Referring to FIG. 1, in an AQPD, isolated pulse (or step response) 100 for an unshielded magnetoresistive (UMR) head is equalized if needed to be bounded in time, and then differentiated to provide the zero-crossing event. Equalized pulse 102 for the UMR head has gradual undershoot features 12 and 14, which is absent with inductive heads. Differentiated pulse 104 provides the desired zero-crossing event. Most of the equalized pulse energy is in the {-T.sub.min,T.sub.min } interval, where T.sub.min is the minimum time between transitions.
Referring now to FIG. 2, the signal in an AQPD channel may have false peaks due to the shape and/or the presence of noise in the "shoulder" regions 21 of equalized signal 110. To minimize the possibility of a detection error arising from noise, the equalized (undifferentiated) signal amplitude must be greater than a threshold, which is typically set around half the average peak (envelope) amplitude. Often the threshold is set a little lower in the presence of modulation noise. An AQPD involves the coincident operation of two channels known as the amplitude and timing channels. Feature 28 of differentiated peak detector signal 120 illustrates a qualified zero crossing. A relevant patent for this type of detector is U.S. Pat. No. 4,081,756, "Dual Channel Signal Detector Circuit", by R. Price et al., issued Mar. 28, 1978, which describes a peak detection channel that senses the peaks of the read signal and a simultaneously operating gate generating channel that produces gating pulses in response only to individual read pulses in the read signal.
Referring to FIG. 3, in the integrating detector, the isolated pulse 200 is also equalized if needed to be bounded in time (pulse 202), and then integrated (pulse 204) to provide the desired zero-crossing event. The integration must be imperfect (represented by a pole on the negative real axis near the origin) to avoid excessive low frequency noise enhancement. The imperfect integration results in a droop in the isolated pulse response, which is illustrated at feature 32 of integrated pulse 204. Integrating detectors must be used with encoded data having codes that have d.c.-free write current or with decision feedback equalization (DFE) in order to avoid excessive baseline shift due to intersymbol interference (ISI) from distant neighbors.

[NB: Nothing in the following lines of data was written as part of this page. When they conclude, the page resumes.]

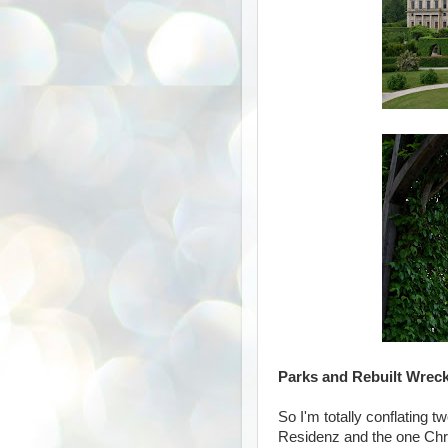
Parks and Rebuilt Wrec
So I'm totally conflating 
Residenz and the one Chry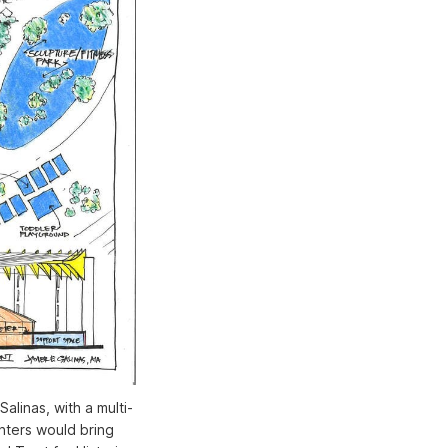
alinas, with a multi-
nters would bring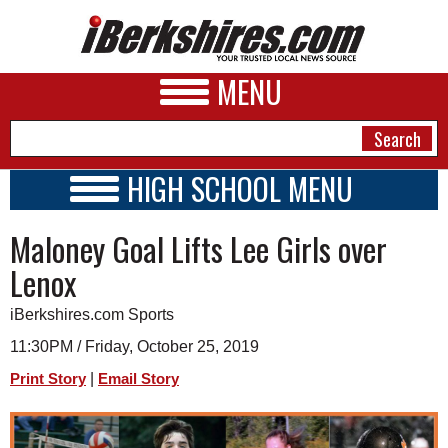
MENU
HIGH SCHOOL MENU
HIGH SCHOOL HOME
NEWS
Maloney Goal Lifts Lee Girls over
SCHOOLS
SCHEDULE
A&E
Lenox
2019 - 2020
BUSINESS
iBerkshires.com Sports
SPORTS
11:30PM / Friday, October 25, 2019
|
Print Story
Email Story
PHOTOS
HEALTH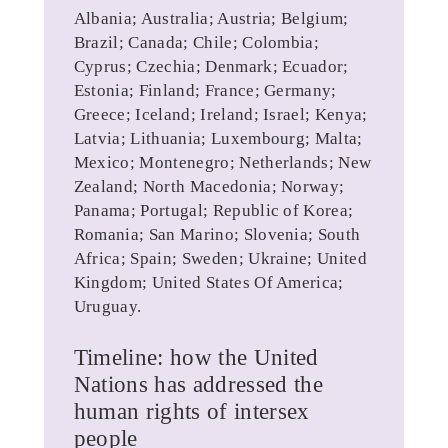
Albania; Australia; Austria; Belgium;
Brazil; Canada; Chile; Colombia;
Cyprus; Czechia; Denmark; Ecuador;
Estonia; Finland; France; Germany;
Greece; Iceland; Ireland; Israel; Kenya;
Latvia; Lithuania; Luxembourg; Malta;
Mexico; Montenegro; Netherlands; New
Zealand; North Macedonia; Norway;
Panama; Portugal; Republic of Korea;
Romania; San Marino; Slovenia; South
Africa; Spain; Sweden; Ukraine; United
Kingdom; United States Of America;
Uruguay.
Timeline: how the United
Nations has addressed the
human rights of intersex
people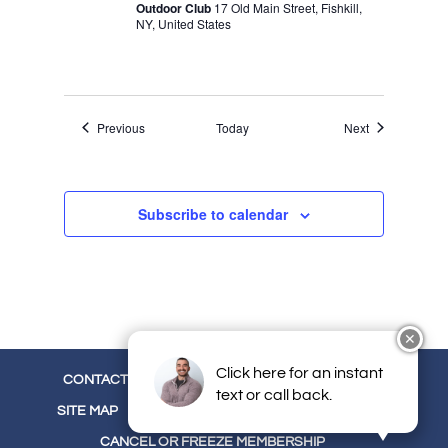
Outdoor Club
17 Old Main Street, Fishkill,
NY, United States
Events
Events
Previous
Today
Next
Subscribe to calendar
✕
Click here for an instant
CONTACT
CAREERS
EMPLOYEE LOGIN
text or call back.
SITE MAP
TERMS
PRIVACY
OUR BLOG
CANCEL OR FREEZE MEMBERSHIP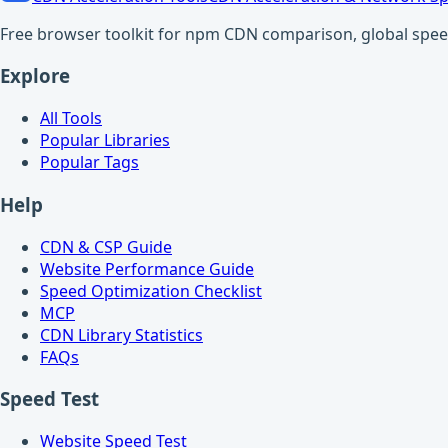
Free browser toolkit for npm CDN comparison, global speed t
Explore
All Tools
Popular Libraries
Popular Tags
Help
CDN & CSP Guide
Website Performance Guide
Speed Optimization Checklist
MCP
CDN Library Statistics
FAQs
Speed Test
Website Speed Test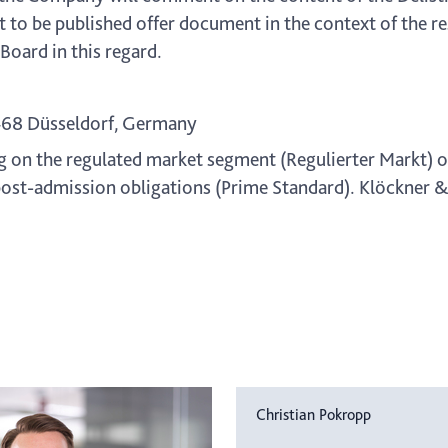
t to be published offer document in the context of the 
oard in this regard.
468 Düsseldorf, Germany
g on the regulated market segment (Regulierter Markt) o
ost-admission obligations (Prime Standard). Klöckner & C
Christian Pokropp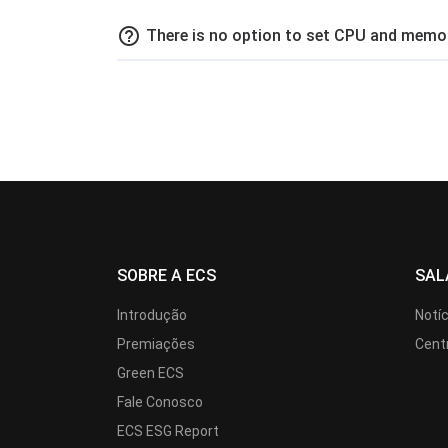
help_outline
There is no option to set CPU and memor
SOBRE A ECS
SAL
Introdução
Notí
Premiações
Cent
Green ECS
Fale Conosco
ECS ESG Report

Referring to FIG. 4, baseline shift in signal 220 appears as a slow variation in the location of signal samples at the clock time, i.e., the diamonds near the baseline. Since the signals in integrating detectors do not approach zero between peaks, amplitude qualification is not needed, and, therefore, integrating detectors require only one channel, the timing channel, for the decision process.
Run Length Limited (RLL) codes for encoding data are defined from the viewpoint of NRZI, where for each bit cell, a "1" represents a recorded magnetic transition, and "0" represents no transition. In standard m/n(d,k) RLL codes, m data bits are mapped into n code bits, for a code rate of r=m/n. There is a minimum of d and a maximum of k NRZI code "0"s between adjacent "1"s. The clock period of the code is T.sub.C =(m/n)T.sub.d, where T.sub.d is the data period. The run length constraints can be described alternately as a minimum of d+1 and a maximum of k+1 clock intervals between recorded transitions. The minimum time between transitions is T.sub.min =(d+1)T.sub.C. The detection window, T.sub.W, is equal to T.sub.C. The purpose of RLL codes is to make the code self-clocking by limiting the maximum run of "0"s, and sometimes (but not always) to increase T.sub.min to a value greater than T.sub.d. A readback pulse peak detected anywhere within a window is assumed to have been written at the center of that window.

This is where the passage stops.